No existe un número mágico universal, pero la recomendación práctica es introducir entre 15 y 30 tarjetas nuevas al día y completar siempre todas las revisiones pendientes. Si las revisiones se acumulan por encima de 200 diarias, probablemente estés añadiendo tarjetas nuevas demasiado rápido. Es mejor ser constante con un flujo sostenible que crear 100 tarjetas un día y abandonar al siguiente. Los opositores experimentados suelen mantener un ritmo de 20 nuevas al día con 30–45 minutos de repaso.

¿Funciona el palacio de la memoria para materias que no son listas de datos?

Sí, aunque requiere adaptación. Para contenido conceptual (como un tema de Derecho Constitucional o Filosofía), el truco es transformar las ideas abstractas en imágenes concretas y emocionales. Por ejemplo, si necesitas memorizar los principios del Estado de Derecho, puedes imaginar una balanza gigante (principio de legalidad) aplastando el sofá de tu salón, con un juez con peluca sentado encima (independencia judicial). Las ideas se convierten en escenas vívidas que se almacenan en ubicaciones conocidas. Cuanto más creativo seas con las imágenes, más eficaz será la técnica.
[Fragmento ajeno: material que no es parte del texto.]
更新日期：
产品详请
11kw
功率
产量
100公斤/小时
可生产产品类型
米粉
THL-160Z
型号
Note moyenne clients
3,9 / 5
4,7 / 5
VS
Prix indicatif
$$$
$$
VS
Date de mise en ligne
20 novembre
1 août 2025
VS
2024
¿Cuánto tiempo necesito para notar mejoras con estas técnicas?

El active recall y la repetición espaciada muestran resultados desde la primera semana de uso consistente. El estudio de Dresler et al. (2017) demostró que el palacio de la memoria produce mejoras significativas tras 6 semanas de entrenamiento (40 sesiones de 30 minutos). Lo más importante es la constancia: 15–20 minutos diarios de práctica con estas técnicas producen más resultados que sesiones maratónicas de relectura. La clave está en incorporarlas como hábitos, no como esfuerzos puntuales.

¿Es cierto que estudiar justo antes de dormir ayuda a memorizar?
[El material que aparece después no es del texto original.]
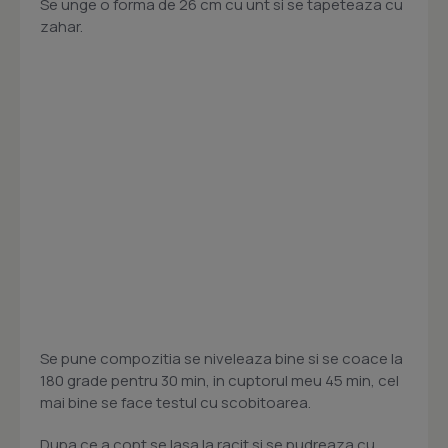
Se unge o forma de 26 cm cu unt si se tapeteaza cu
zahar.
Se pune compozitia se niveleaza bine si se coace la
180 grade pentru 30 min, in cuptorul meu 45 min, cel
mai bine se face testul cu scobitoarea.
Dupa ce a copt se lasa la racit si se pudreaza cu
Sí, pero con matices. La investigación indica que las memorias repasadas poco antes de dormir se consolidan con mayor eficacia durante el sueño de ondas lentas. Sin embargo, esto no significa que debas estudiar material nuevo por primera vez antes de dormir (la codificación inicial requiere plena alerta cognitiva). Lo ideal es usar ese momento para un repaso breve de lo más difícil: repasar tus flashcards fallidas o recorrer mentalmente tu palacio de la memoria. Y recuerda: evita las pantallas LCD antes de acostarte; la luz azul retrasa el inicio del sueño. Si repasas en digital, usa un Kindle o activa el filtro de luz cálida.

¿Puedo combinar estas técnicas con el subrayado y el resumen?
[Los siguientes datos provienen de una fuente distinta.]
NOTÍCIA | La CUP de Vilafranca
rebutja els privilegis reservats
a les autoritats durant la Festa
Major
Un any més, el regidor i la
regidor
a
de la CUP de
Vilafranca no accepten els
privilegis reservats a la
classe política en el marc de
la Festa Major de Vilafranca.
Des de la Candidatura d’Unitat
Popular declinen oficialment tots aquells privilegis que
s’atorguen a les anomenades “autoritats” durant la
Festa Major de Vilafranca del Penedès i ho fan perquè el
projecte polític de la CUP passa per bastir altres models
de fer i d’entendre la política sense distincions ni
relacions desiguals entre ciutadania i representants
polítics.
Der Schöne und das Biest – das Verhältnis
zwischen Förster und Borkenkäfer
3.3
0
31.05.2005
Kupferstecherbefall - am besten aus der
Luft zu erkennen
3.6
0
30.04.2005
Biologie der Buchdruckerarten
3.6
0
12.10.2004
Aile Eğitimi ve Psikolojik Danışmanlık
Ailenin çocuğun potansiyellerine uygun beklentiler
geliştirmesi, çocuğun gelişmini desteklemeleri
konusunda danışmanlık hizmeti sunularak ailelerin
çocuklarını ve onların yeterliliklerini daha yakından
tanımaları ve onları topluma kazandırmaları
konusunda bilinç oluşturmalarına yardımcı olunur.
Puedes, pero sabiendo que subrayar y resumir de forma mecánica tienen una utilidad baja según la investigación de Dunlosky et al. (2013). Si quieres subrayar, hazlo de forma selectiva (solo ideas clave, no párrafos enteros) y siempre como paso previo a la creación de flashcards o esquemas. El resumen es más útil si lo haces cerrando los apuntes e intentando reconstruir el contenido con tus propias palabras (lo cual ya es active recall). Nunca uses el subrayado o el resumen como técnica principal; úsalos como herramientas de organización que alimentan las técnicas de alta utilidad.

¿Estas técnicas sirven para memorizar en otros idiomas?

La repetición espaciada es particularmente eficaz para vocabulario y gramática en otros idiomas, ya que se trata de asociar pares de información (palabra-significado). La codificación dual (asociar una palabra extranjera con una imagen) y las mnemotecnias fonéticas (buscar palabras similares en español que sirvan de «puente» sonoro) son herramientas complementarias muy potentes. El active recall se aplica practicando producción (escribir o hablar) en lugar de solo reconocimiento (leer o escuchar). Aplicaciones como Anki tienen comunidades enormes de creadores de mazos para idiomas.